▶ _Record set_
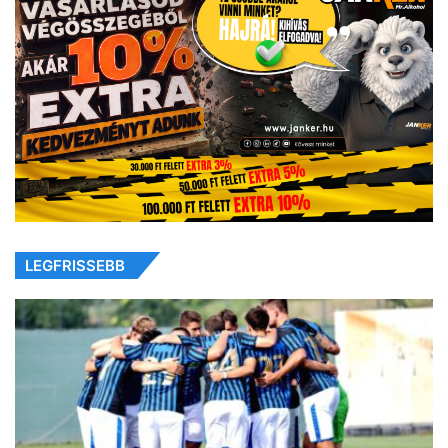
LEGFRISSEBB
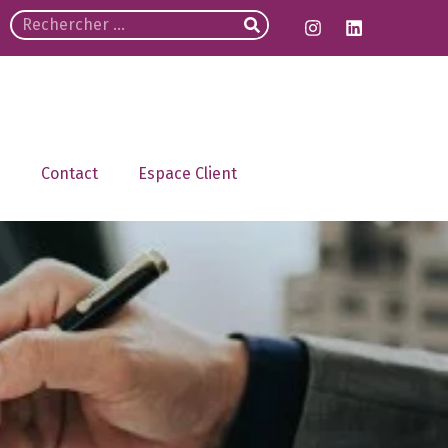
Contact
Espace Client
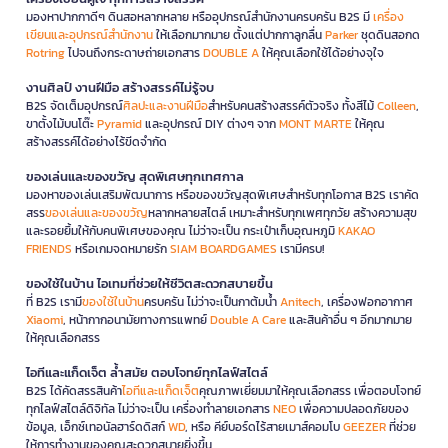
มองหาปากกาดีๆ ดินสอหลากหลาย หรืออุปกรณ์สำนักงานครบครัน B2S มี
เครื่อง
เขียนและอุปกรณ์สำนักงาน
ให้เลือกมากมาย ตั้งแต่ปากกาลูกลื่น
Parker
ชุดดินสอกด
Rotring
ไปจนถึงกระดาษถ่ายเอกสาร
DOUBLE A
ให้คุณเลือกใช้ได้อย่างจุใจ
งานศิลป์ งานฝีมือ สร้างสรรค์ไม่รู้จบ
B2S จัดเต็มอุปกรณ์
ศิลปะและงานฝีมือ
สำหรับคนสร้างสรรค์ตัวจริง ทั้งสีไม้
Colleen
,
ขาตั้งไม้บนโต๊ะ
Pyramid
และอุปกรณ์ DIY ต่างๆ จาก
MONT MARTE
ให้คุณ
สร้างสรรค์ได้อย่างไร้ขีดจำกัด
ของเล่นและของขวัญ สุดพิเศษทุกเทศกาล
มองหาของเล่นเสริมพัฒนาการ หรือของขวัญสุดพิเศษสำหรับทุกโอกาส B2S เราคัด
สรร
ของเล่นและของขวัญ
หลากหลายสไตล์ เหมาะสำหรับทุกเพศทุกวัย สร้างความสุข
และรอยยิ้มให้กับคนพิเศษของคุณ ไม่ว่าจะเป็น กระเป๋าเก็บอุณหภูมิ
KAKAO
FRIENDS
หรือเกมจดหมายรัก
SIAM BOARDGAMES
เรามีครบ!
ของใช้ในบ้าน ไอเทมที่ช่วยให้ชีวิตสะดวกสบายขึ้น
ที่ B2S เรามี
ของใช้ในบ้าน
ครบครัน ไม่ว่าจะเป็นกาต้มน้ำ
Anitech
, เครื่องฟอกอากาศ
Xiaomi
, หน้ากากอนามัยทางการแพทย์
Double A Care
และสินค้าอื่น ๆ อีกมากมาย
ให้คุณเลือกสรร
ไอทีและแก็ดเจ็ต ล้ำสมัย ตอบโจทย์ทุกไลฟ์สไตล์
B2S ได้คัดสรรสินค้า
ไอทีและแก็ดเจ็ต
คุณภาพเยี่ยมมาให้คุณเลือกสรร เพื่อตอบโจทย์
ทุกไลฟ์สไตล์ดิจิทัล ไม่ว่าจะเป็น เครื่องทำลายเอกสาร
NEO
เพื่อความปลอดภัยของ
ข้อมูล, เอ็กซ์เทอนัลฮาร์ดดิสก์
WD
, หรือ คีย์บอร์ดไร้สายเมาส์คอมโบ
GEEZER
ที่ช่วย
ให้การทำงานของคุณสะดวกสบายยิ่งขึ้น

* * *

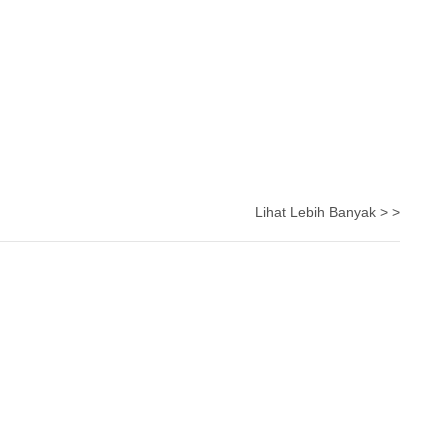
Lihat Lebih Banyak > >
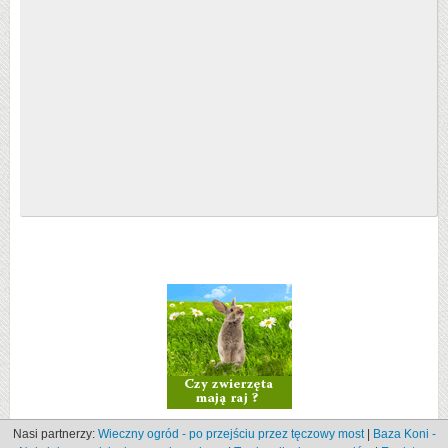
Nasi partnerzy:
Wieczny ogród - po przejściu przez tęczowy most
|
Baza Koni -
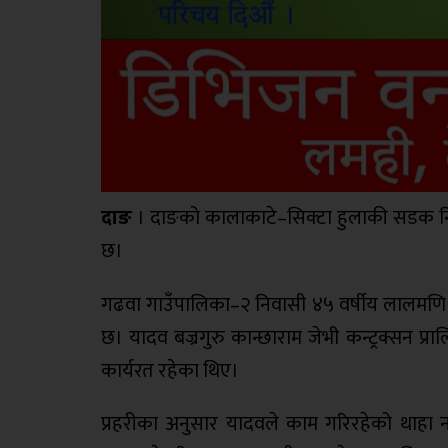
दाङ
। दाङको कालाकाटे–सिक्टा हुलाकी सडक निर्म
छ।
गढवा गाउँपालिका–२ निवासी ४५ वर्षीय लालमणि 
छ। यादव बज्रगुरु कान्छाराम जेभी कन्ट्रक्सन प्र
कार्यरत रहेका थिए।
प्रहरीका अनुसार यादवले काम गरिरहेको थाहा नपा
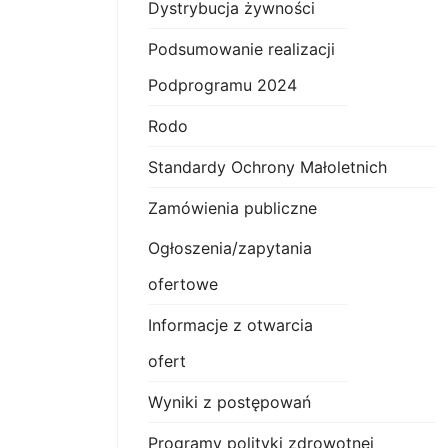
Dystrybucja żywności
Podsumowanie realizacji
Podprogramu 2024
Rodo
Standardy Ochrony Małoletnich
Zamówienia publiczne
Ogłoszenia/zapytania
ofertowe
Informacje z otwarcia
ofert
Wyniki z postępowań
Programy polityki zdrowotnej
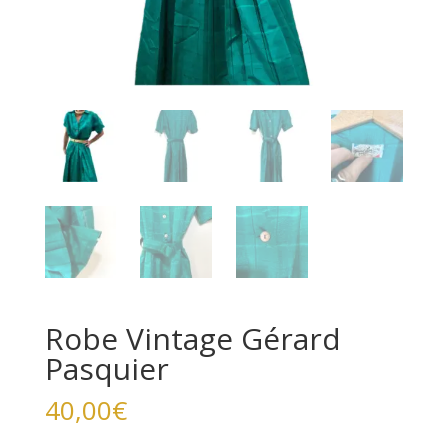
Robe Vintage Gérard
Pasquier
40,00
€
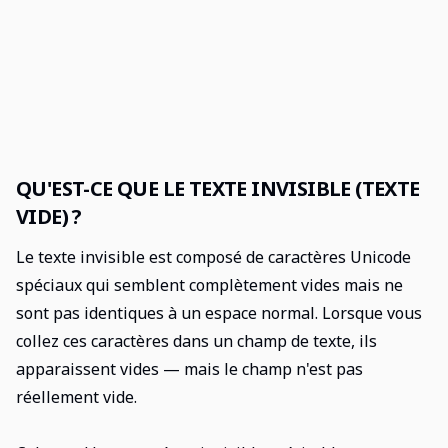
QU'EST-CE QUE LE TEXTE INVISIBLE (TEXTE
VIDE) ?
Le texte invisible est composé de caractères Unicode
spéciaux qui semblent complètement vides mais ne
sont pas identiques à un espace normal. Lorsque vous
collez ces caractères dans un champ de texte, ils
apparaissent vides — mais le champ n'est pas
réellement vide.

▶ _What the exercise asks_
The required output is every line above that contains the string "mais".

▶ _Task answer_
spéciaux qui semblent complètement vides mais ne
apparaissent vides — mais le champ n'est pas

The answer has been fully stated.